== Segment start ==

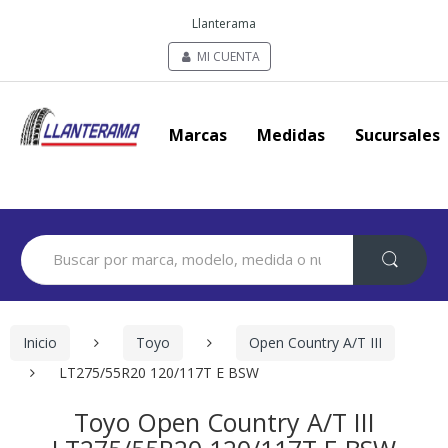
Llanterama
MI CUENTA
Marcas
Medidas
Sucursales
Search
for:
Inicio
Toyo
Open Country A/T III
LT275/55R20 120/117T E BSW
Toyo Open Country A/T III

== Segment end ==

Task brief |
Retype each record exactly as it appears above and drop the images.

Your solution |
Llanterama
MI CUENTA
Marcas
Medidas
Sucursales
Search
for:
Inicio
Toyo
Open Country A/T III
LT275/55R20 120/117T E BSW
Toyo Open Country A/T III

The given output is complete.